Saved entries
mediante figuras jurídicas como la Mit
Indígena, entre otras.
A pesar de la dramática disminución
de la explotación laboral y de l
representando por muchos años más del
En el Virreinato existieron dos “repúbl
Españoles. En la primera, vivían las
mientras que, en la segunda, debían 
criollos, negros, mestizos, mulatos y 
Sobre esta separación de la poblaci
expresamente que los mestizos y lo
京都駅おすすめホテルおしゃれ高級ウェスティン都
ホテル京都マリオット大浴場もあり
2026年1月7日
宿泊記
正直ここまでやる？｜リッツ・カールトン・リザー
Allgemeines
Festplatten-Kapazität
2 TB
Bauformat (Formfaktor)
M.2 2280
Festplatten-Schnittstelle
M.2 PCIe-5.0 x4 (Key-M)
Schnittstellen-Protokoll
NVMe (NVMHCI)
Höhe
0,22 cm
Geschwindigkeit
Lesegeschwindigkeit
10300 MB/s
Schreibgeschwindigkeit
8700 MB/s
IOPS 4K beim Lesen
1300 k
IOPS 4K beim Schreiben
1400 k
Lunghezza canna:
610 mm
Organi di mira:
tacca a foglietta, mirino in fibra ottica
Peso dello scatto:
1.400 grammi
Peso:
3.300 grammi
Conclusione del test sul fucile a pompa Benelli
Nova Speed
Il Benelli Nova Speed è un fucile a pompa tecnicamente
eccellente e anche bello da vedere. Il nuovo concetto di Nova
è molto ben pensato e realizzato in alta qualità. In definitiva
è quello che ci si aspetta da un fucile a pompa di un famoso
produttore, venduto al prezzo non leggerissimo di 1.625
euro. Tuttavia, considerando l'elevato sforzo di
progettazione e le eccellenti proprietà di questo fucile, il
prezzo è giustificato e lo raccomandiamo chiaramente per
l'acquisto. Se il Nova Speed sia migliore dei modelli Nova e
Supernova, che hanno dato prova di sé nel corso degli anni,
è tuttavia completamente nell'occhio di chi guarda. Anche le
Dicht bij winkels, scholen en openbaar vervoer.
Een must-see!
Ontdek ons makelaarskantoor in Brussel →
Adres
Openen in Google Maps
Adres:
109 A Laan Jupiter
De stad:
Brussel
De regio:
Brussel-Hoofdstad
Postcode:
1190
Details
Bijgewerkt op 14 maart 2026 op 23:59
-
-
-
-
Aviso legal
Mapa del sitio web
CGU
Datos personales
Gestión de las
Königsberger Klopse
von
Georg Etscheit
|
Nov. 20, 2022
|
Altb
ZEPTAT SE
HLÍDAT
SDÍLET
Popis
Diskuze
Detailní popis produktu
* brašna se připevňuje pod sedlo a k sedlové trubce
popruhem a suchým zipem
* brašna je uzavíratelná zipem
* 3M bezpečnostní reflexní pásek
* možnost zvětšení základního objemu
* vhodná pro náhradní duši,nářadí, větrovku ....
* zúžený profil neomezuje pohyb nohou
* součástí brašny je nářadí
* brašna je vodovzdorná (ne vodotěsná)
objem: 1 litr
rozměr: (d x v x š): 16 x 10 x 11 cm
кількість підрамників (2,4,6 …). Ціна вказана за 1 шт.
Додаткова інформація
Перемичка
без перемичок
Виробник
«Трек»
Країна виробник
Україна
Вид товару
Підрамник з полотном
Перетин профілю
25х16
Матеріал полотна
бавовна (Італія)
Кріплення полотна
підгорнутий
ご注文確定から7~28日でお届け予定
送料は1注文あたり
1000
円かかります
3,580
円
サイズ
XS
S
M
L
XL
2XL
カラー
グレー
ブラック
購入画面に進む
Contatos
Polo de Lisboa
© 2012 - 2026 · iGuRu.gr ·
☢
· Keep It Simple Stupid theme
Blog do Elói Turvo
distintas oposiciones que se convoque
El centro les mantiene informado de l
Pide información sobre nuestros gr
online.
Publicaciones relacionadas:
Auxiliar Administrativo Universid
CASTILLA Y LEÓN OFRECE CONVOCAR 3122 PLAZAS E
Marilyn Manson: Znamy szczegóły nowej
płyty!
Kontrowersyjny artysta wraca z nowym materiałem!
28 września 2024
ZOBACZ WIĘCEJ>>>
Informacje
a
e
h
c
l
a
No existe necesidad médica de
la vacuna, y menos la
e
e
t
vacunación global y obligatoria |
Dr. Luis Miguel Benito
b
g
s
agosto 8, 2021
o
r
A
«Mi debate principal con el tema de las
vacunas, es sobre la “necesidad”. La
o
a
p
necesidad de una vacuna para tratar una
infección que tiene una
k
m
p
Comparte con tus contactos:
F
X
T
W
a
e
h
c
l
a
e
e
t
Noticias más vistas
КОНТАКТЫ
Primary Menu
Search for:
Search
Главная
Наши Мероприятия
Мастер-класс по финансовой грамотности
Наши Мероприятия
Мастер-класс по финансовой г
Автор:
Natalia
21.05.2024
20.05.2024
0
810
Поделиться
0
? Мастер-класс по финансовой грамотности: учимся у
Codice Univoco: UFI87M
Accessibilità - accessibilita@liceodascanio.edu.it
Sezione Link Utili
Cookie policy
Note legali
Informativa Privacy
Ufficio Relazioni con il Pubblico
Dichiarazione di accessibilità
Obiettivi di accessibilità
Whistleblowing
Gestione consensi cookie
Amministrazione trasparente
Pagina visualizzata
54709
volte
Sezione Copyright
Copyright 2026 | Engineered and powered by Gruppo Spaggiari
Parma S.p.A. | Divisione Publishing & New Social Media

TASK TO CARRY OUT ▸
In full and word for word, reproduce the data above.

EXERCISE RESPONSE ▸
mediante figuras jurídicas como la Mit
Indígena, entre otras.
A pesar de la dramática disminución
de la explotación laboral y de l
representando por muchos años más del
En el Virreinato existieron dos “repúbl
Españoles. En la primera, vivían las
mientras que, en la segunda, debían 
criollos, negros, mestizos, mulatos y 
Sobre esta separación de la poblaci
expresamente que los mestizos y lo
京都駅おすすめホテルおしゃれ高級ウェスティン都
ホテル京都マリオット大浴場もあり
2026年1月7日
宿泊記
正直ここまでやる？｜リッツ・カールトン・リザー
Allgemeines
Festplatten-Kapazität
2 TB
Bauformat (Formfaktor)
M.2 2280
Festplatten-Schnittstelle
M.2 PCIe-5.0 x4 (Key-M)
Schnittstellen-Protokoll
NVMe (NVMHCI)
Höhe
0,22 cm
Geschwindigkeit
Lesegeschwindigkeit
10300 MB/s
Schreibgeschwindigkeit
8700 MB/s
IOPS 4K beim Lesen
1300 k
IOPS 4K beim Schreiben
1400 k
Lunghezza canna:
610 mm
Organi di mira:
tacca a foglietta, mirino in fibra ottica
Peso dello scatto:
1.400 grammi
Peso:
3.300 grammi
Conclusione del test sul fucile a pompa Benelli
Nova Speed
Il Benelli Nova Speed è un fucile a pompa tecnicamente
eccellente e anche bello da vedere. Il nuovo concetto di Nova
è molto ben pensato e realizzato in alta qualità. In definitiva
è quello che ci si aspetta da un fucile a pompa di un famoso
produttore, venduto al prezzo non leggerissimo di 1.625
euro. Tuttavia, considerando l'elevato sforzo di
progettazione e le eccellenti proprietà di questo fucile, il
prezzo è giustificato e lo raccomandiamo chiaramente per
l'acquisto. Se il Nova Speed sia migliore dei modelli Nova e
Supernova, che hanno dato prova di sé nel corso degli anni,
è tuttavia completamente nell'occhio di chi guarda. Anche le
Dicht bij winkels, scholen en openbaar vervoer.
Een must-see!
Ontdek ons makelaarskantoor in Brussel →
Adres
Openen in Google Maps
Adres:
109 A Laan Jupiter
De stad:
Brussel
De regio:
Brussel-Hoofdstad
Postcode:
1190
Details
Bijgewerkt op 14 maart 2026 op 23:59
-
-
-
-
Aviso legal
Mapa del sitio web
CGU
Datos personales
Gestión de las
Königsberger Klopse
von
Georg Etscheit
|
Nov. 20, 2022
|
Altb
ZEPTAT SE
HLÍDAT
SDÍLET
Popis
Diskuze
Detailní popis produktu
* brašna se připevňuje pod sedlo a k sedlové trubce
popruhem a suchým zipem
* brašna je uzavíratelná zipem
* 3M bezpečnostní reflexní pásek
* možnost zvětšení základního objemu
* vhodná pro náhradní duši,nářadí, větrovku ....
* zúžený profil neomezuje pohyb nohou
* součástí brašny je nářadí
* brašna je vodovzdorná (ne vodotěsná)
objem: 1 litr
rozměr: (d x v x š): 16 x 10 x 11 cm
кількість підрамників (2,4,6 …). Ціна вказана за 1 шт.
Додаткова інформація
Перемичка
без перемичок
Виробник
«Трек»
Країна виробник
Україна
Вид товару
Підрамник з полотном
Перетин профілю
25х16
Матеріал полотна
бавовна (Італія)
Кріплення полотна
підгорнутий
ご注文確定から7~28日でお届け予定
送料は1注文あたり
1000
円かかります
3,580
円
サイズ
XS
S
M
L
XL
2XL
カラー
グレー
ブラック
購入画面に進む
Contatos
Polo de Lisboa
© 2012 - 2026 · iGuRu.gr ·
☢
· Keep It Simple Stupid theme
Blog do Elói Turvo
distintas oposiciones que se convoque
El centro les mantiene informado de l
Pide información sobre nuestros gr
online.
Publicaciones relacionadas:
Auxiliar Administrativo Universid
CASTILLA Y LEÓN OFRECE CONVOCAR 3122 PLAZAS E
Marilyn Manson: Znamy szczegóły nowej
płyty!
Kontrowersyjny artysta wraca z nowym materiałem!
28 września 2024
ZOBACZ WIĘCEJ>>>
Informacje
a
e
h
c
l
a
No existe necesidad médica de
la vacuna, y menos la
e
e
t
vacunación global y obligatoria |
Dr. Luis Miguel Benito
b
g
s
agosto 8, 2021
o
r
A
«Mi debate principal con el tema de las
vacunas, es sobre la “necesidad”. La
o
a
p
necesidad de una vacuna para tratar una
infección que tiene una
k
m
p
Comparte con tus contactos:
F
X
T
W
a
e
h
c
l
a
e
e
t
Noticias más vistas
КОНТАКТЫ
Primary Menu
Search for:
Search
Главная
Наши Мероприятия
Мастер-класс по финансовой грамотности
Наши Мероприятия
Мастер-класс по финансовой г
Автор:
Natalia
21.05.2024
20.05.2024
0
810
Поделиться
0
? Мастер-класс по финансовой грамотности: учимся у
Codice Univoco: UFI87M
Accessibilità - accessibilita@liceodascanio.edu.it
Sezione Link Utili
Cookie policy
Note legali
Informativa Privacy
Ufficio Relazioni con il Pubblico
Dichiarazione di accessibilità
Obiettivi di accessibilità
Whistleblowing
Gestione consensi cookie
Amministrazione trasparente
Pagina visualizzata
54709
volte
Sezione Copyright
Copyright 2026 | Engineered and powered by Gruppo Spaggiari
Parma S.p.A. | Divisione Publishing & New Social Media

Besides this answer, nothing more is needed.